In contrast to findings from a similar study we found linearity between number of patients with persistent MUPS and total number of consultations at the individual GPs [12]. Musculoskeletal symptoms were the most frequent MUPS symptom pattern in our study, followed by asthenia/fatigue. These findings diverge from a recent study where asthenia/fatigue was leading among patients with persistent MUPS [34]. However use of different case definitions may contribute to this difference, and with knowledge of substantial co-occurrence for these symptoms, this finding may be of less clinical importance.

An important overall finding challenges the stereotypes of patients with persistent MUPS. In our study, this group of patients is heterogenous - a quarter are men, a quarter has higher education, a third is below age 40, and nearly half of them work. This highlights the need to refrain from unsubstantiated stereotyping of “MUPS-patients”.

Our finding of a scarce prescription rate complies with recommendations that medication should play a minor role in medical management of MUPS [37, 38]. Our case definition implied prior appropriate diagnostic evaluations, but still we found that one out of five patients received further referrals. This may illustrate GPs feeling of shortcoming in managing these patients, and a lack of knowledge of what these patients’ actual want and need [39, 40]. Furthermore, it may illustrate a limited awareness among the GPs about potentially iatrogenic harms trough additional interventions [41]. However, actual lab test and referrals in the registered MUPS consultations may represent adequate management of other co-existing diseases or presentation of new symptoms, which may represent new disease.

Levels of supportive counseling at the GP encounter will probably vary according to structure of health care system. In a study from US, 37% were referred to different mental health care center [12], reflecting possible differences in therapeutic cultures. It seems like Norwegians GPs more often provide supportive care themselves rather referring to secondary care.


This study reveals that consultations with patients with persistent MUPS are common in general practice. These consultations represent a heterogeneous group of patients, which illustrate possible needs for modifications of stereotyping upon these patients. A continuous focus on GPs knowledge and management skills of MUPS is important, as GPs have a major role in caring for these patients. More research on effective interventions, based on knowledge about the heterogeneity of this group of patients, is needed.

Additional information

Ethical approval

Only the individual GP knew the identity of the patients and all personal data were anonymous. Therefore, neither The Regional Committee for Ethics in Medical Research nor the Norwegian Social Science Data Services (NSD) regarded the study to be within their mandatory (Reference number 31527/3/AMS).

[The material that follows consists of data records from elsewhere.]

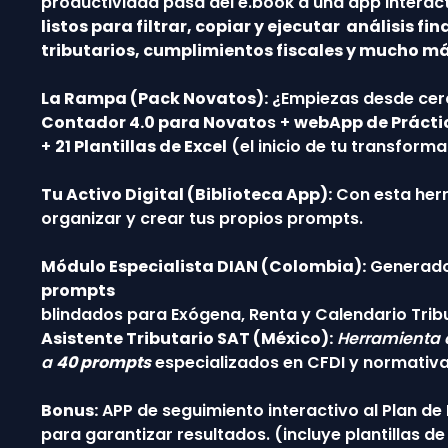
productividad pasa del e.book a una app interac
listos
para filtrar, copiar y ejecutar análisis fin
tributarios, cumplimientos fiscales y mucho má
La Rampa (Pack Novatos):
¿Empiezas desde cero
Contador 4.0 para Novato
s +
webApp de Prácti
+
21 Plantillas de Excel
(el inicio de tu transforma
Tu Activo Digital (Biblioteca App):
Con esta her
organizar y crear tus propios prompts.
Módulo Especialista DIAN (Colombia):
Generado
prompts
blindados para Exógena, Renta y Calendario Tribu
Asistente Tributario SAT (México):
Herramienta 
a
40 prompts
especializados en CFDI y normativ
Bonus:
APP de seguimiento interactivo al Plan d
para garantizar resultados. (incluye plantillas 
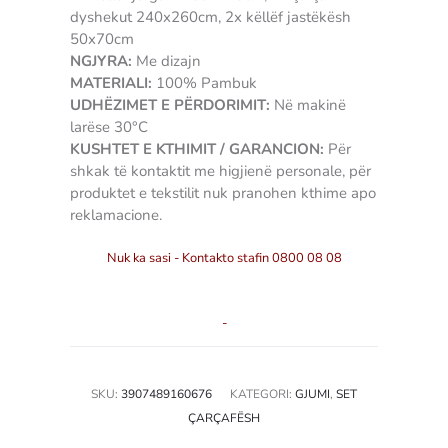
dyshekut 240x260cm, 2x këllëf jastëkësh
50x70cm
NGJYRA:
Me dizajn
MATERIALI:
100% Pambuk
UDHËZIMET E PËRDORIMIT:
Në makinë
larëse 30°C
KUSHTET E KTHIMIT / GARANCION:
Për
shkak të kontaktit me higjienë personale, për
produktet e tekstilit nuk pranohen kthime apo
reklamacione.
Nuk ka sasi - Kontakto stafin 0800 08 08
-
SKU:
3907489160676
KATEGORI:
GJUMI
,
SET
ÇARÇAFËSH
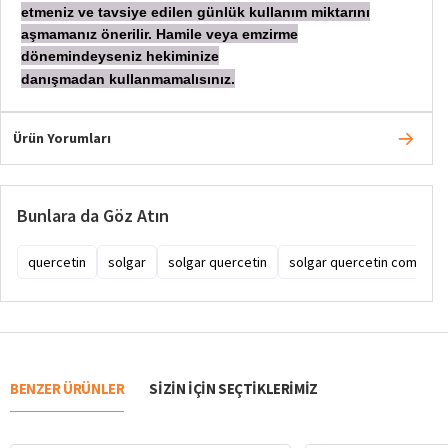
etmeniz ve tavsiye edilen günlük kullanım miktarını
aşmamanız önerilir. Hamile veya emzirme
dönemindeyseniz hekiminize
danışmadan
kullanmamalısınız.
Ürün Yorumları
Bunlara da Göz Atın
quercetin
solgar
solgar quercetin
solgar quercetin complex
BENZER ÜRÜNLER
SIZIN IÇIN SEÇTIKLERIMIZ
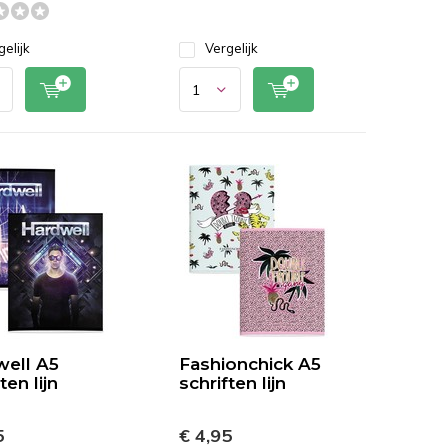
gelijk
Vergelijk
ell A5
Fashionchick A5
ten lijn
schriften lijn
5
€ 4,95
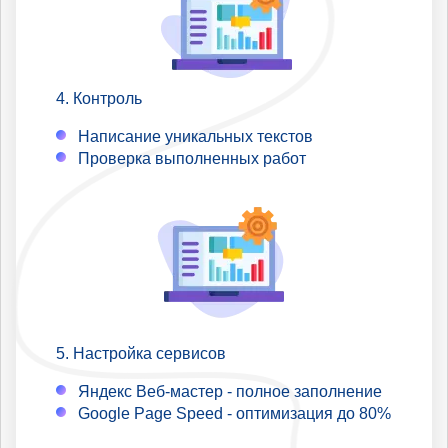
Контроль
Написание уникальных текстов
Проверка выполненных работ
Настройка сервисов
Яндекс Веб-мастер - полное заполнение
Google Page Speed - оптимизация до 80%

  • Patients with persistent MUPS account for 3% of consultations in Norwegian general practice;

  • Musculoskeletal symptoms were most frequent, followed by asthenia/fatigue;

  • 45% of patients with persistent MUPS were currently working, of these significantly more men;

  • A major GP-management strategy was supportive counseling. GPs need tools to identify and provide adequate health care for patients with persistent MUPS.